Referentielle Transparenz

Definition - Was bedeutet referenzielle Transparenz?

Referenzielle Transparenz ist eine Eigenschaft eines bestimmten Teils eines Programms oder einer Programmiersprache, insbesondere funktionaler Programmiersprachen wie Haskell und R. Ein Ausdruck in einem Programm wird als referenziell transparent bezeichnet, wenn er durch seinen Wert ersetzt werden kann und das resultierende Verhalten ist das gleiche wie vor der Änderung. Dies bedeutet, dass das Verhalten des Programms nicht geändert wird, unabhängig davon, ob es sich bei der verwendeten Eingabe um eine Referenz oder um einen tatsächlichen Wert handelt, auf den die Referenz verweist.

Technische.me erklärt die referenzielle Transparenz

Referenzielle Transparenz hat ihre Wurzeln in der analytischen Philosophie, einem Zweig der Philosophie, der Konstrukte, Argumente und Aussagen natürlicher Sprache auf der Grundlage der Methoden der Mathematik und Logik untersucht und wenig mit Programmierung zu tun hat, obwohl sie von Informatikern übernommen wurde.

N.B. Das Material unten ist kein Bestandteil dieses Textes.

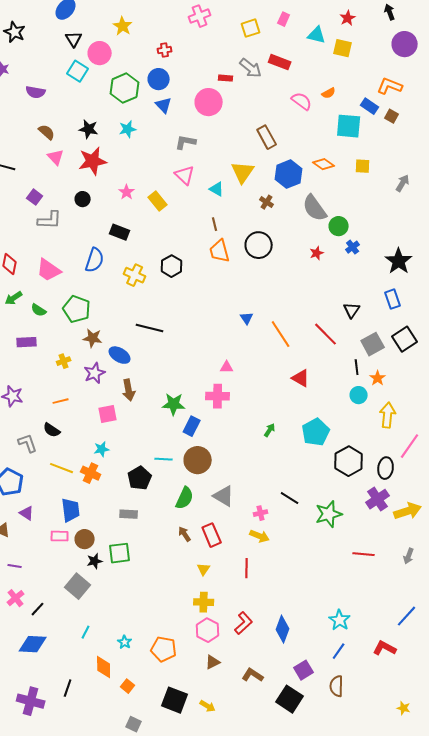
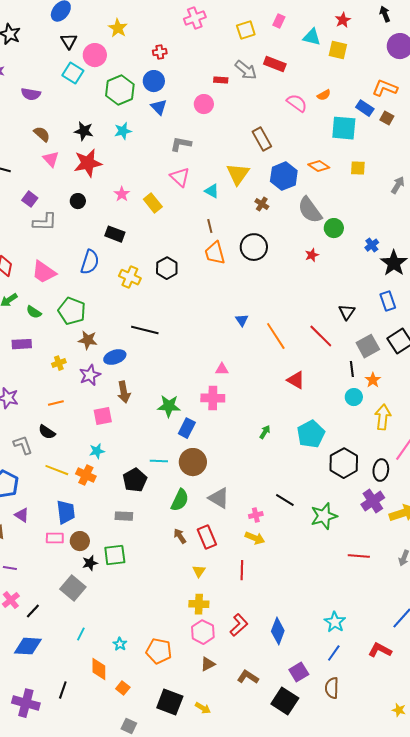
pink circle: (209, 102) -> (204, 104), size x0.7
blue cross: (353, 247) -> (372, 245), moved
blue ellipse: (120, 355) -> (115, 357), turned -50

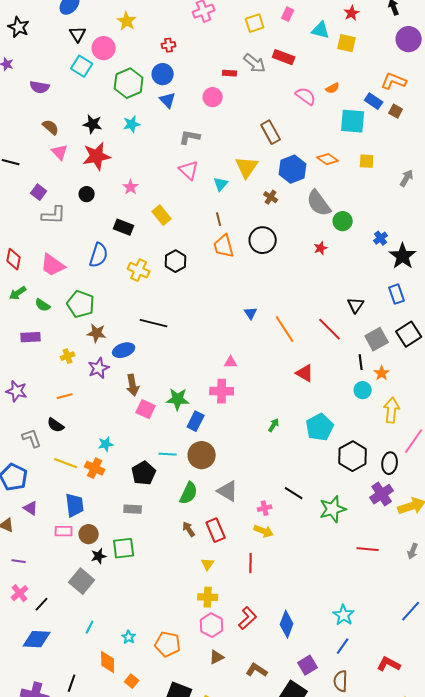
cyan triangle: (212, 191) -> (221, 184), turned 42
yellow rectangle: (153, 203) -> (162, 215), moved
pink square: (103, 416) -> (146, 409), moved, turned 36
red L-shape: (380, 650) -> (389, 664), moved

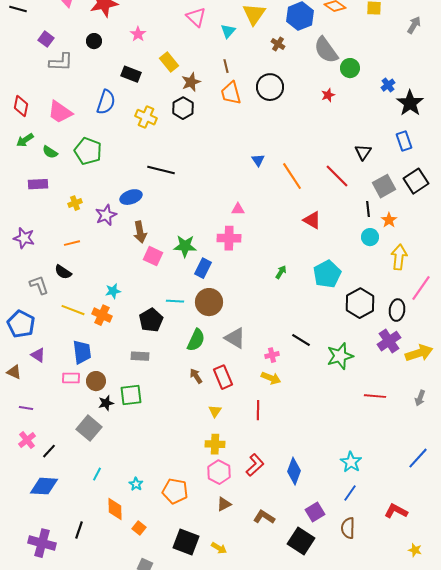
brown star: (97, 333) -> (191, 82), moved, turned -30

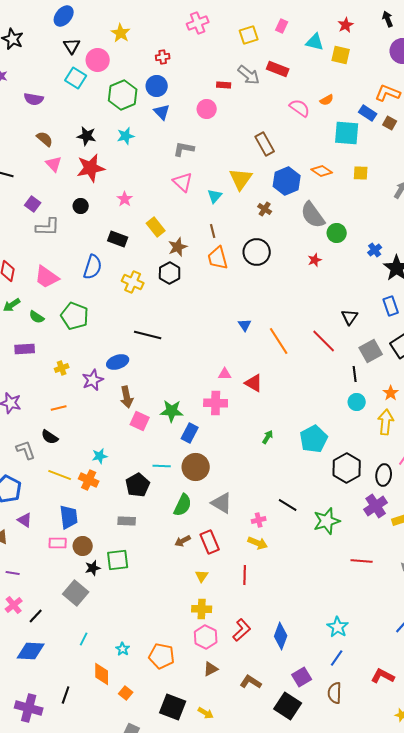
red triangle: (312, 220) -> (254, 383), moved
orange star: (389, 220) -> (391, 393), moved
brown arrow: (196, 376) -> (183, 541), turned -84

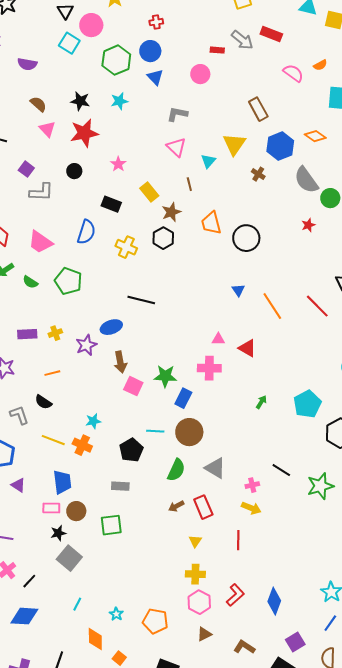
brown line: (213, 231) -> (189, 184), moved
black circle: (257, 252) -> (246, 238), moved
purple rectangle: (25, 349) -> (27, 334), moved
black star: (93, 568) -> (58, 533), moved

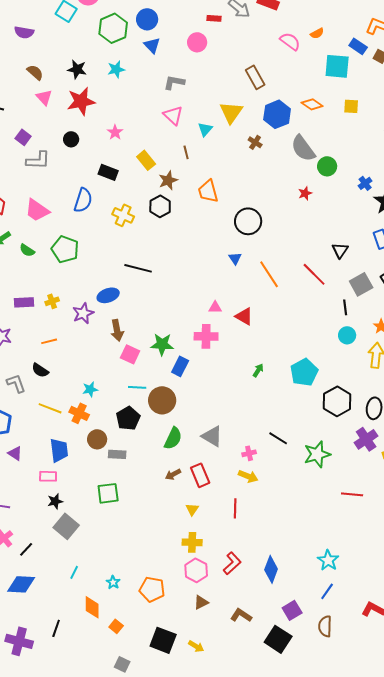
black circle: (246, 238) -> (248, 221), moved
cyan line: (155, 431) -> (137, 387), moved
brown circle: (189, 432) -> (162, 400), moved
brown circle: (76, 511) -> (97, 439), moved

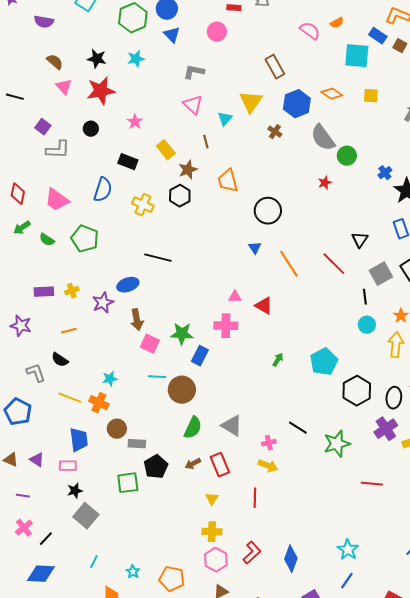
black pentagon: (128, 418) -> (156, 467), moved
purple triangle: (15, 453) -> (37, 460), moved

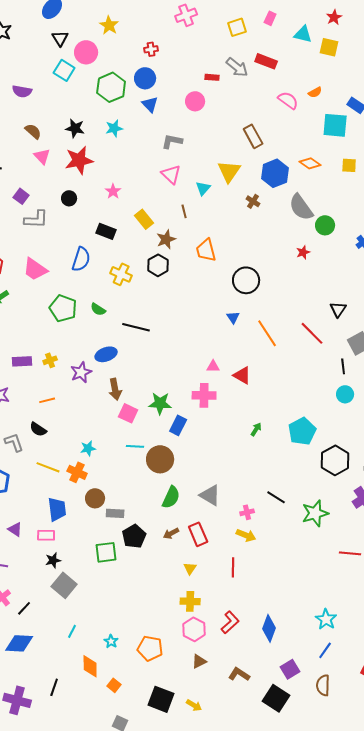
green semicircle: (47, 240) -> (98, 309), moved

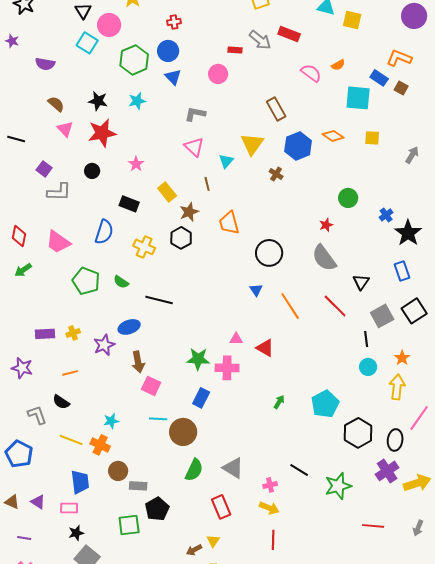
gray semicircle: (301, 207) -> (324, 258), moved
green star: (160, 403) -> (198, 359), moved
brown arrow: (171, 533) -> (194, 550), moved
red line: (233, 567) -> (273, 540), moved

Das Konzept ist einfach, der "Referent", auf den sich ein Ausdruck bezieht, kann verwendet werden, um den "Referrer" zu ersetzen, ohne die Bedeutung des Ausdrucks zu ändern. Zum Beispiel bezieht sich die Aussage "Lukes Vater ist ein böser Mann", "Lukes Vater" bezieht sich auf "Darth Vader" in der Star Wars-Überlieferung. Die Aussage ist also referenziell transparent, da "Lukes Vater" jederzeit durch "Darth Vader" ersetzt werden kann und sich die Bedeutung der Aussage nicht ändern würde. In der Aussage "Das Publikum wusste bis 'The Empire Strikes Back' nicht, dass Lukes Vater tatsächlich Darth Vader ist" ist dies jedoch kein referenziell transparenter Ausdruck, da der Ausdruck "the" wird, wenn "Lukes Vater" durch "Darth Vader" ersetzt wird Das Publikum wusste erst 'The Empire Strikes Back', dass Darth Vader tatsächlich Darth Vader ist, "was eine ganz andere Bedeutung hat.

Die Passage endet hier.